Today, the mayor reiterated the concerns he has raised with Labour and National over infrastructure.
"The problem is not the availability of zoned land but rather a shortfall in the infrastructure needed to enable the development of that zoned land.
"We also want a greater focus on ensuring intensified housing is built in areas well served by infrastructure, such as proximity to transport routes, water infrastructure and community facilities," said Goff.
He said the Auckland Unitary Plan enables up to 900,000 new homes, saying it is clear a lack of zoned sites for housing is not the problem.
The bill was ripped apart by a barrage of criticism in select committee from councils and residential associations worried they would lose control of zoning and design standards (although there were some voices of support).
Two significant changes have been made since then.
Initially, the bill allowed height to boundary ratios of 6m at the side and rear boundaries, with a 60 degrees recessionary plane (this is the angle at which the roof is allowed to rise).
But concerns over sunlight loss saw the environment select committee recommend this be reduced to 5 metres as of last Thursday.
Now, an amendment from the Government, which National has indicated it is likely to support, has watered that down to 4m with the same recessionary plane.
This change will be put in a supplementary order paper (SOP) to amend the bill, which is up for its second reading today.
Modelling released by the Government said that if no law change were made, Auckland would see 40,609 homes added in the next five to eight years.
The townhouse bill in its original form would have nearly doubled this to 79,776 dwellings - these changes will reduce that to 78,086 dwellings (37,477 more compared with doing nothing).
The modelling shows an alternative proposal, which would have reduced the boundary ratio to 3m with a recessionary plane of 45 degrees would have cut the number of houses delivered by the bill to just 67,652 - a drop of 12,124, or 31 per cent.
Prime Minister Jacinda Ardern said that height to boundary controversy was "an issue that we always intended to work through at select committee".
"My understanding from those involved is that agreement based on submissions has been reached, but it is not a significant change at all," Ardern said.
Ardern said she was happy with the compromise, saying "if it's not having a significant impact on the amount of additional housing you create why not find a solution that meets the needs of all parties?"

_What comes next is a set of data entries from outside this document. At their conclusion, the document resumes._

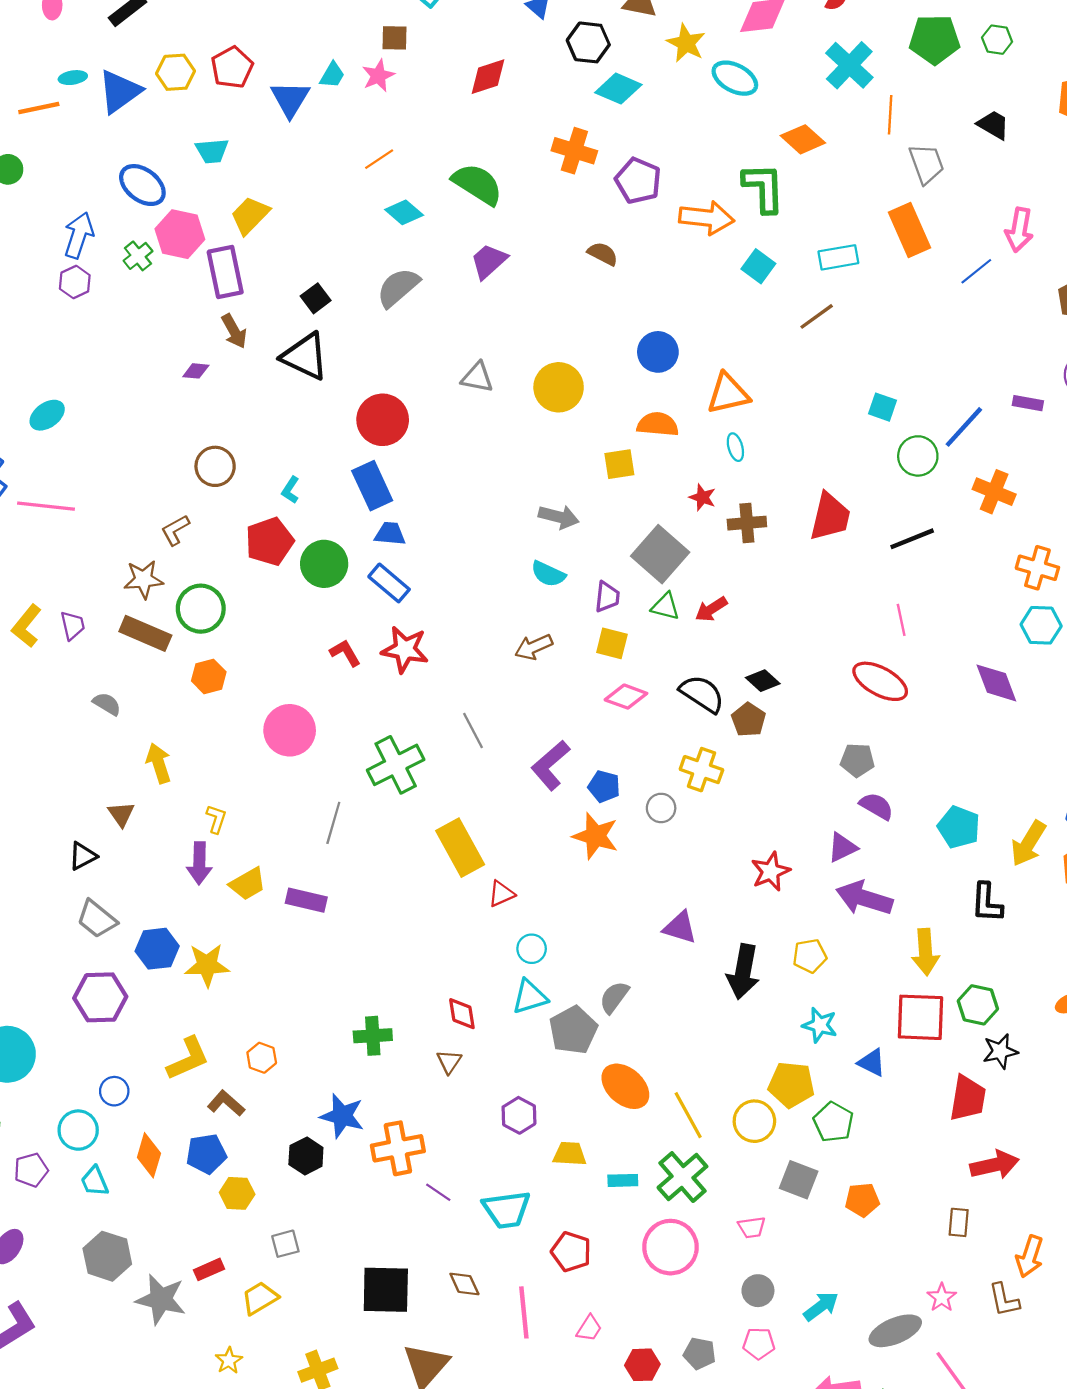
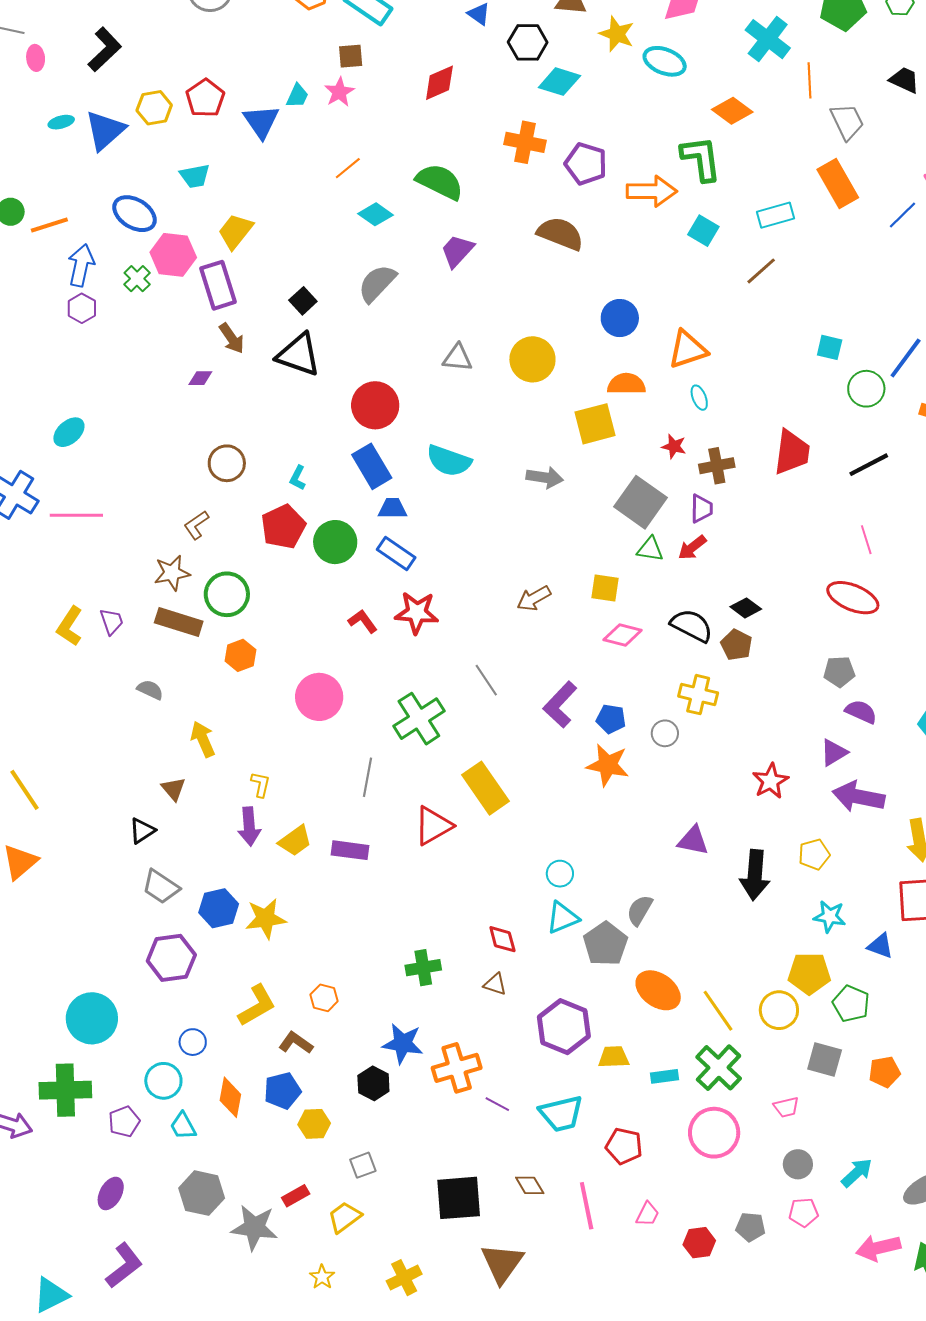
orange line: (39, 108) -> (49, 225), moved
brown semicircle: (603, 254) -> (560, 234), size x1.6
yellow square: (619, 464) -> (595, 424), size x1.4
cyan semicircle: (548, 574) -> (449, 461), moved, size x1.4
purple trapezoid: (607, 597) -> (701, 509), moved
red triangle: (501, 894) -> (433, 826), moved, size x1.6
brown triangle: (449, 1062) -> (495, 984), turned -40
purple hexagon: (519, 1115) -> (564, 1027), size x1.6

National's housing spokeswoman Nicola Willis said the changes were appropriate.
"The changes that are being made address some of the legitimate concerns that were made at the select committee and we have made changes that are pragmatic - things like reducing the height of the buildings in relation to boundaries, introducing landscaping requirements, ensuring councils have discretion to exclude some areas from densification," Willis said.